** EXERCISE DIRECTIONS **
Search the records that follow and extract every line containing the string "Centro".

==== LISTED RECORDS

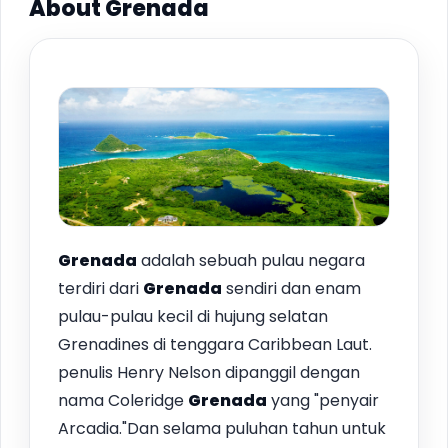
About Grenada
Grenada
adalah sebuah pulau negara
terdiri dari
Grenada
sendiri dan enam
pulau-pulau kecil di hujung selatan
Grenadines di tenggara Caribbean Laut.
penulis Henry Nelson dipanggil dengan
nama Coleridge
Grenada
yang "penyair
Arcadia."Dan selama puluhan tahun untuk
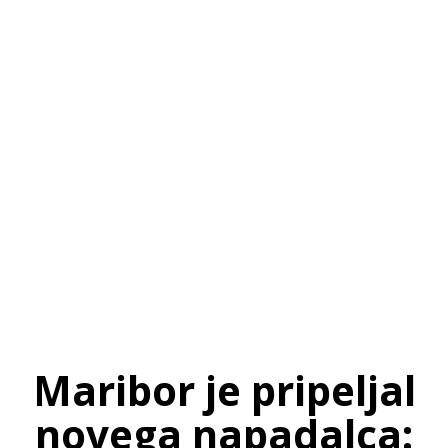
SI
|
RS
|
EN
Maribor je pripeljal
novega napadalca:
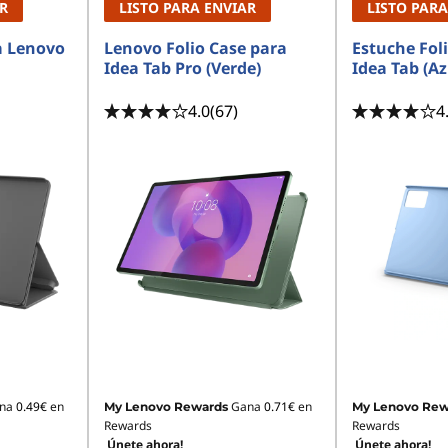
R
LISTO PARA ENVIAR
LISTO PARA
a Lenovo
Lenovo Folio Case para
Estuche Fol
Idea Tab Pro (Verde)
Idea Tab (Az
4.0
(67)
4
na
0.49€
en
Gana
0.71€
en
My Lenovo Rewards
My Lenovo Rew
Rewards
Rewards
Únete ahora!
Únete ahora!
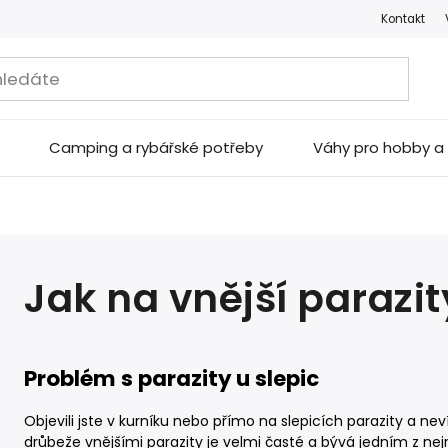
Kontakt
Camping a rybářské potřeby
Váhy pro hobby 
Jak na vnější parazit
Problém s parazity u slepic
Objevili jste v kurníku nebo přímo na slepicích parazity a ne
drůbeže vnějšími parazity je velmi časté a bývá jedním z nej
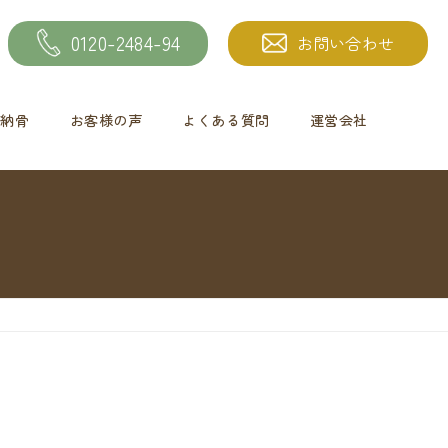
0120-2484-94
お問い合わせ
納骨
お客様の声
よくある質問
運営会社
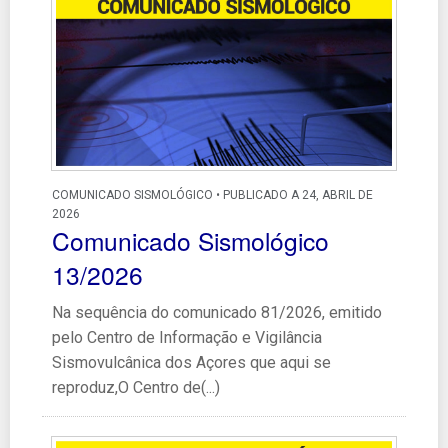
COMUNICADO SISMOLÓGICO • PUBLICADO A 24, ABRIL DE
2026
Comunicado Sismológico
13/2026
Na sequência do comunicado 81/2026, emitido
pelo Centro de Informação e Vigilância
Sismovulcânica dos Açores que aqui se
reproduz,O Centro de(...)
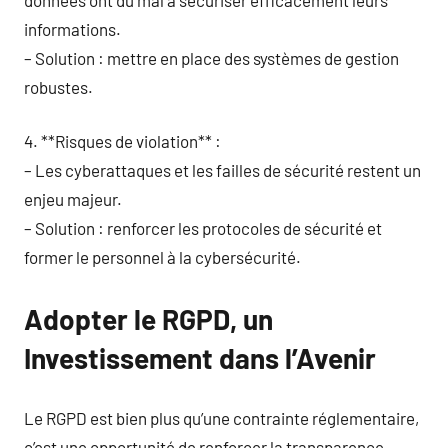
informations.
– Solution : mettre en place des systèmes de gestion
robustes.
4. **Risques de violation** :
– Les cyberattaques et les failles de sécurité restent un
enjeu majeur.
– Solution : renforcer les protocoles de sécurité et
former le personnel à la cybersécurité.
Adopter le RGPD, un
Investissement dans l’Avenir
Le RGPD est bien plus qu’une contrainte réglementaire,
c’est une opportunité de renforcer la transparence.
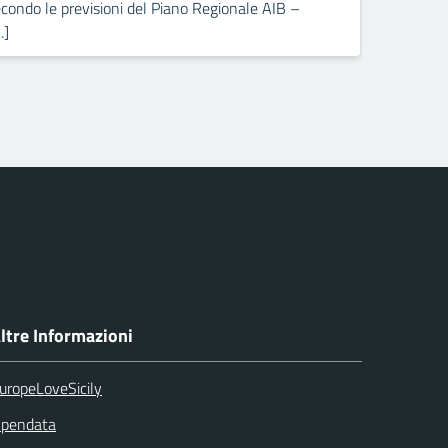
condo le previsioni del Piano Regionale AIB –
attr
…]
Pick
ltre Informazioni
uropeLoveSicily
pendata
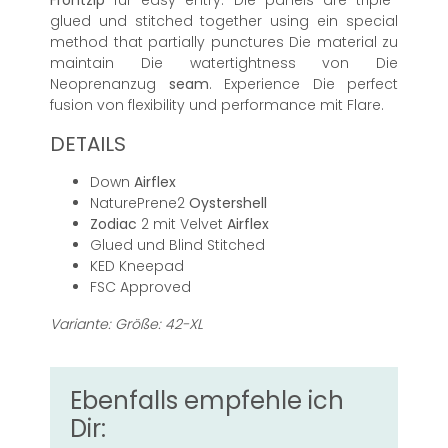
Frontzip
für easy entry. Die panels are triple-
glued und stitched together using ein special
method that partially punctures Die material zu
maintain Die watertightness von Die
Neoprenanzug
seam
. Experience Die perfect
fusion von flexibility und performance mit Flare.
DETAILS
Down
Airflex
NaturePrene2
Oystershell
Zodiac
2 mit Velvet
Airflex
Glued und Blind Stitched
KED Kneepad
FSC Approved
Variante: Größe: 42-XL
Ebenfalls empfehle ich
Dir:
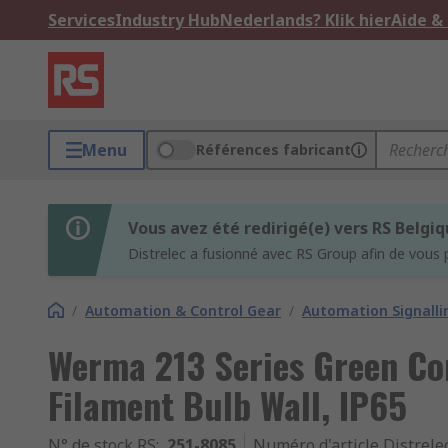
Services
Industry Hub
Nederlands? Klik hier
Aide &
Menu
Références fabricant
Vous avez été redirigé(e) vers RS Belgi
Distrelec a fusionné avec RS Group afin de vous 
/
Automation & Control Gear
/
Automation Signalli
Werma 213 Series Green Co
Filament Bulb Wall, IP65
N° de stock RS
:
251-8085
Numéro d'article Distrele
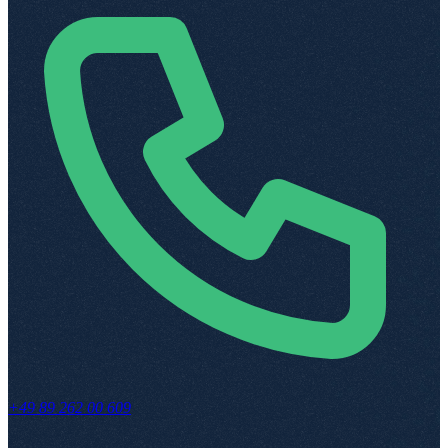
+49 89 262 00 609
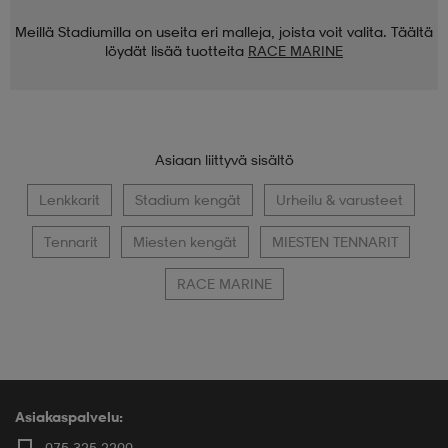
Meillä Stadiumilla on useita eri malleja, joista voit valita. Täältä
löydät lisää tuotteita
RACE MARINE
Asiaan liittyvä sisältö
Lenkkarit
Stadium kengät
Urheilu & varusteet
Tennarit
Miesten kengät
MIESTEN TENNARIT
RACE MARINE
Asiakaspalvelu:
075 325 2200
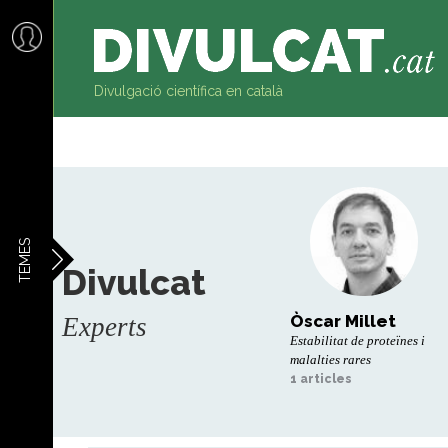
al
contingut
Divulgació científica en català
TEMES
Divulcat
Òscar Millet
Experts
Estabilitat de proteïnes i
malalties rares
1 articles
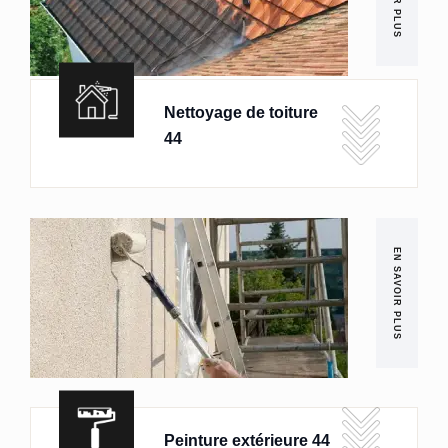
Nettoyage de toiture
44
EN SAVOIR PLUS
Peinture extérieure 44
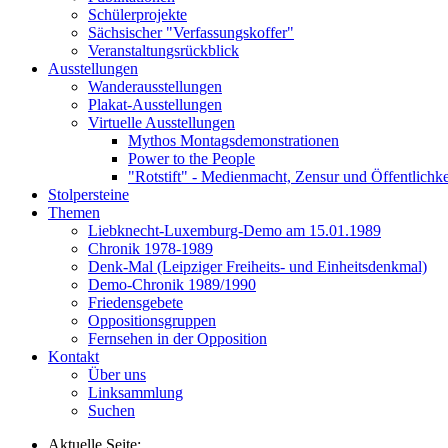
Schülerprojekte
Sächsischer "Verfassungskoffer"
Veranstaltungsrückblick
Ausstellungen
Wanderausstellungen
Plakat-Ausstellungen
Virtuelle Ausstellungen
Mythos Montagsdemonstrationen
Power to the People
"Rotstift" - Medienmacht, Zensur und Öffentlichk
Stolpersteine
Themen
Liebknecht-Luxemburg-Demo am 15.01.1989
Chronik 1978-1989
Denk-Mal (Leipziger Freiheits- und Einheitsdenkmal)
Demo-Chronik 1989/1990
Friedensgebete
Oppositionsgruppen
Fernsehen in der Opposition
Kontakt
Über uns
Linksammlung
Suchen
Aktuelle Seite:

========

** OUTPUT FOR THIS TASK **
pelo Centro de Informação e Vigilância
reproduz,O Centro de(...)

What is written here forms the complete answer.